# [Assignment]
Your answer should be every line of the entries that has the string "strengths" in it.

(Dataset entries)
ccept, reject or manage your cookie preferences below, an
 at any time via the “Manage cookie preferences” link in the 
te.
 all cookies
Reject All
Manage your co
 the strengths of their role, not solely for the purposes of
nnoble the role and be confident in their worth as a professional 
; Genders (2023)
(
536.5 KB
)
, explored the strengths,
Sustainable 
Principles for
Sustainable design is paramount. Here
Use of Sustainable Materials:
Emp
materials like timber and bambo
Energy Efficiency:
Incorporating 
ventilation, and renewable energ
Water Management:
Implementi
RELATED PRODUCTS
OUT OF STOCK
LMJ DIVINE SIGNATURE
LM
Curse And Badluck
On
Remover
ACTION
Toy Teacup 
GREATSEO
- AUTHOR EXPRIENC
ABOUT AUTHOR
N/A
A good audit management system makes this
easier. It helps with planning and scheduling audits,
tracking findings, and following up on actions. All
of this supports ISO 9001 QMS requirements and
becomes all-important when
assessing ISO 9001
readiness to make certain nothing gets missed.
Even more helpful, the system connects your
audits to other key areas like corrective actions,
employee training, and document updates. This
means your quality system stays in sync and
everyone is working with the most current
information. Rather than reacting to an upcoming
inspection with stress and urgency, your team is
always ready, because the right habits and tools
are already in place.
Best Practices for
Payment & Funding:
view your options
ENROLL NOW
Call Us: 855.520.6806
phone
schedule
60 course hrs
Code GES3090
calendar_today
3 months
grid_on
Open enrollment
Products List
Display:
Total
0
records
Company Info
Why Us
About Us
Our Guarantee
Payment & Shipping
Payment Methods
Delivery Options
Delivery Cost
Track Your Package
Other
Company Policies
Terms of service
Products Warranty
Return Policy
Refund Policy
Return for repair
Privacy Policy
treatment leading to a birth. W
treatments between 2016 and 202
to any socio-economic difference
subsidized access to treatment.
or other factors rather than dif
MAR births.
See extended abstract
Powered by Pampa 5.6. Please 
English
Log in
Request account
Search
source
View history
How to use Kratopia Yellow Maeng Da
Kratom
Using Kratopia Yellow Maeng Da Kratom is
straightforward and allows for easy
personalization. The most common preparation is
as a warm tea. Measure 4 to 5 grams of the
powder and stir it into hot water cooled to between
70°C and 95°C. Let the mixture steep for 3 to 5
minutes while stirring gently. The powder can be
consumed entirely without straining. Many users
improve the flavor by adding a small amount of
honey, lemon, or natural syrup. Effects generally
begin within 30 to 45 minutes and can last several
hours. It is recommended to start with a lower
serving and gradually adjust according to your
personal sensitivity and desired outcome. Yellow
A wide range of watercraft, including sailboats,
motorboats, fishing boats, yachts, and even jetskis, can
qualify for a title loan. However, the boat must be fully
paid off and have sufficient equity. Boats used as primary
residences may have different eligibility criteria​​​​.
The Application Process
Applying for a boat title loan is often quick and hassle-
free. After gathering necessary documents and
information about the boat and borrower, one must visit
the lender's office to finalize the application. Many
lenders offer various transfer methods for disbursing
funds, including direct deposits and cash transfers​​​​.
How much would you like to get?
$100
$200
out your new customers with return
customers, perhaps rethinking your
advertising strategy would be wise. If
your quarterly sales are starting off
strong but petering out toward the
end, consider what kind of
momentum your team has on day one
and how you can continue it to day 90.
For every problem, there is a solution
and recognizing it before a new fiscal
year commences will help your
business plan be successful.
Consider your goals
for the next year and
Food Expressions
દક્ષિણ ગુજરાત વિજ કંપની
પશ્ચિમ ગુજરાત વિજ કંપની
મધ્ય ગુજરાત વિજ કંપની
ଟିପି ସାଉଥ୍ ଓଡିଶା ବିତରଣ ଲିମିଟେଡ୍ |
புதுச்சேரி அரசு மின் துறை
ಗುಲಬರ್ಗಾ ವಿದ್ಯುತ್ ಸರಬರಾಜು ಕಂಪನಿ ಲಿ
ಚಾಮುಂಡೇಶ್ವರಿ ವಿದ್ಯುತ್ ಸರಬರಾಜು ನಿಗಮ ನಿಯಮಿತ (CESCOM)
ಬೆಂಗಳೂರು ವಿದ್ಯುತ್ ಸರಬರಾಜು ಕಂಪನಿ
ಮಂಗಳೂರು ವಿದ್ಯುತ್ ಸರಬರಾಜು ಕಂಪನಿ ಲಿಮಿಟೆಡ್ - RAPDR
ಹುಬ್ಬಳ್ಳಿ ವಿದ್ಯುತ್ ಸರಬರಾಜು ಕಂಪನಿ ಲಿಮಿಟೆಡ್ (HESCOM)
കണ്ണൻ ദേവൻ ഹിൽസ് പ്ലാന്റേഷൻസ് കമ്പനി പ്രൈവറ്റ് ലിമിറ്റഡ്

# [Exercise result]
 the strengths of their role, not solely for the purposes of
, explored the strengths,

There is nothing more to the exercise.